Encore une affaire de coma plus ou moins dépassé, de disputes entre le corps médical et une partie au moins de la famille, de contorsions et de gymnastiques argumentatives pour signifier que le pire est ici certain. On a envie de dire « assez » devant la répétition des cas engendrant l’exhibition des certitudes des médecins et celle des souffrances familiales. Ce genre d’affaires relève de l’indicible et de l’indécidable car elles ne comportent jamais ni une bonne ni une juste décision : la conscience de chacun n’appartient pas à l’espace public. On peut même se demander si c’est encore là du « droit » et si l’on assiste vraiment, en ces cas, à l’exercice de la « justice ». Certes, le juge saisi doit répondre, à peine de forfaiture s’il ne le faisait pas, mais quelle misère morale et quelle tristesse d’en arriver là.
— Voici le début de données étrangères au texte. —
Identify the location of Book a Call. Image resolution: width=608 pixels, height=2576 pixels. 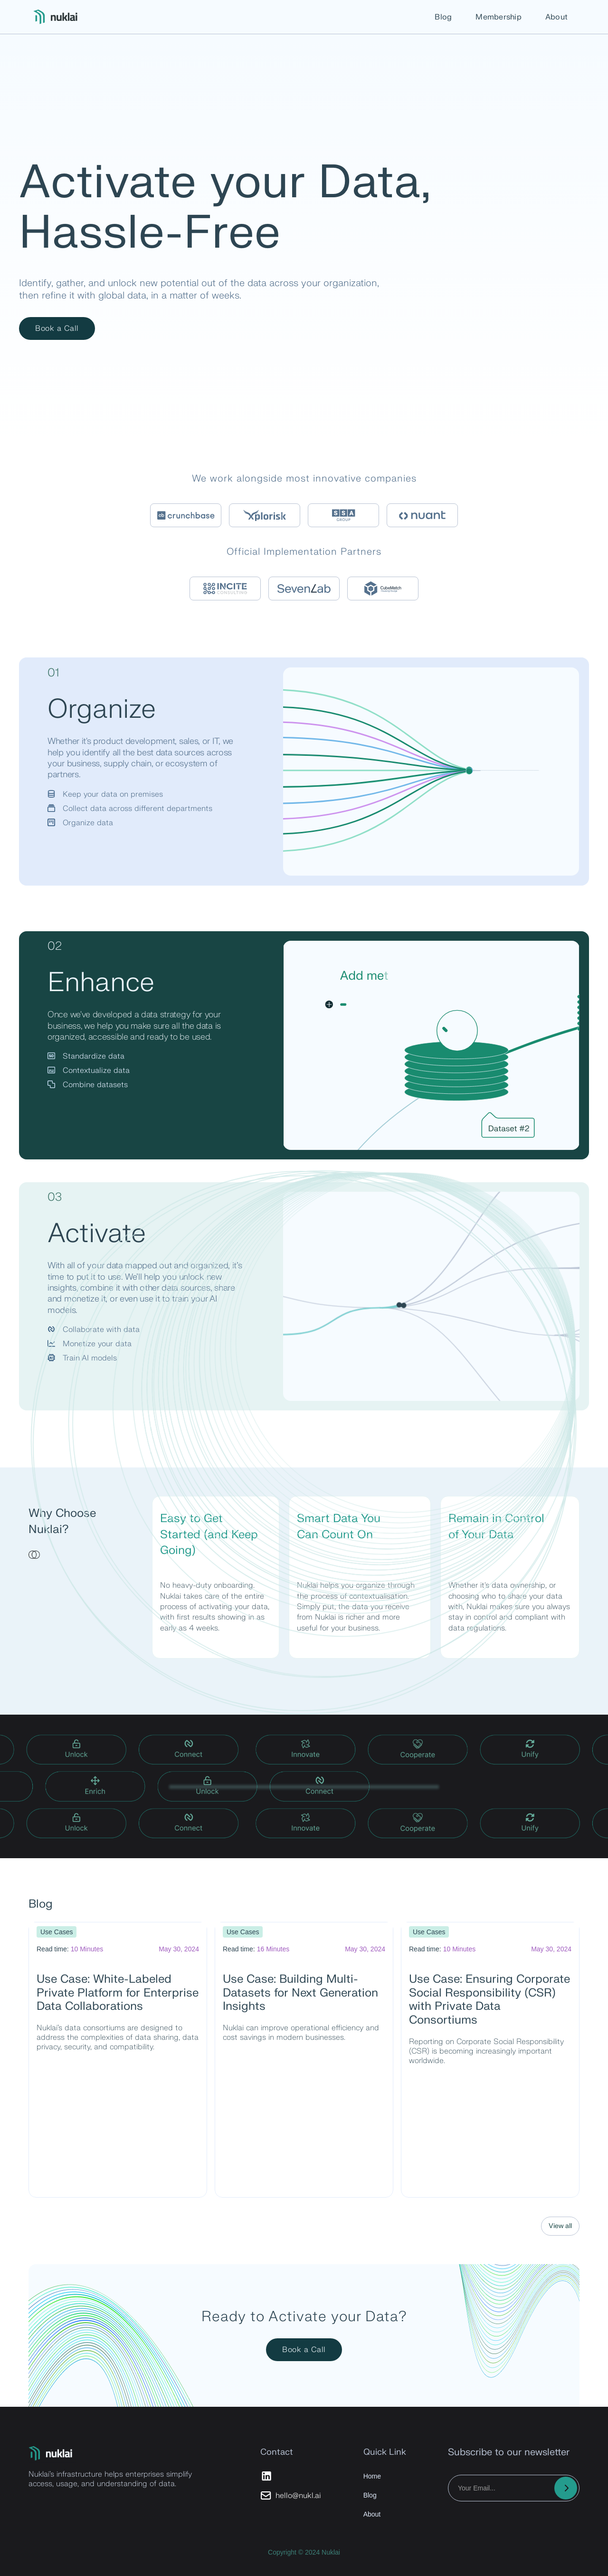 (57, 328).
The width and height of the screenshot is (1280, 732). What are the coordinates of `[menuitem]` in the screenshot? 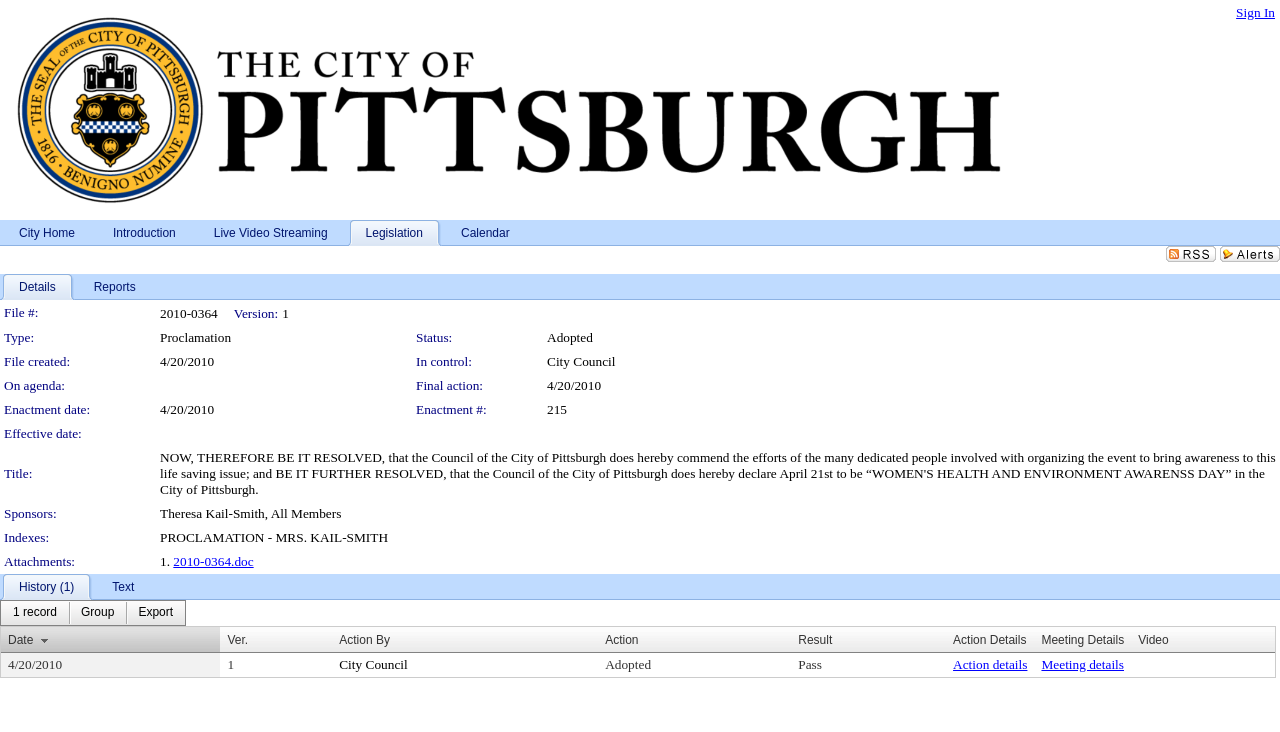 It's located at (35, 613).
On relèvera que pour s’assurer d’un maximum d’acceptabilité de sa décision, nécessairement critiquée et critiquable, le juge, outre une argumentation d’une longueur considérable, use du référé en formation collégiale, manière de signifier aux uns et aux autres, que sa décision a, à défaut d’autres, le mérite d’avoir recueilli, au sein de la juridiction, un consensus au moins minimal. (Ord. référé, formation collégiale, 12 avril 2018, Mme X., n° 419576)

 

89 - Santé publique – Droit pharmaceutique – Produits et dispositifs - Radiation  de la liste des produits remboursables – Affirmation  de l’identité des propriétés de ces produits  avec un autre ayant obtenu l’autorisation de mise sur le marché et partiellement remboursable – Violation du principe d’égalité (oui) – Violation des règles régissant la concurrence (oui) – Principe et règle invocables à l’encontre d’un refus d’autorisation de mise sur le marché - Principe et règle non invocables à l’encontre d’une décision de radiation d’une spécialité ou d’un dispositif.

De cette très longue et très technique décision – dans le détail de laquelle on ne saurait entrer dans le cadre de cette Sélection - ressortent, d’une part, la précision des analyses effectuées par le Conseil d’Etat pour répondre aux nombreux et précis moyens dont il était saisi, d’autre part, les limites d’un contrôle enserré dans une marge d’appréciation encore importante des autorités en charge de la santé publique, enfin, la porosité des intérêts en jeu comme la fragilité inhérente à des décisions dont le caractère économique l’emporte souvent sur la finalité sanitaire. (6 avril 2018, Société TRB Chemedica et autres, n° 409569, 409980, 410244, 410249, 410250, 410799, 410870, 410914 et 410935)

 

90 - Vente en ligne de médicaments – Publicité – Interdiction de toute promotion des médicaments proposés à la vente par un site internet – Caractère non justifié de cette restriction – Référencement payant des sites internet de vente électronique de médicaments – Objectif de santé publique – Prohibition proportionnée – Exercice de la profession de pharmacien.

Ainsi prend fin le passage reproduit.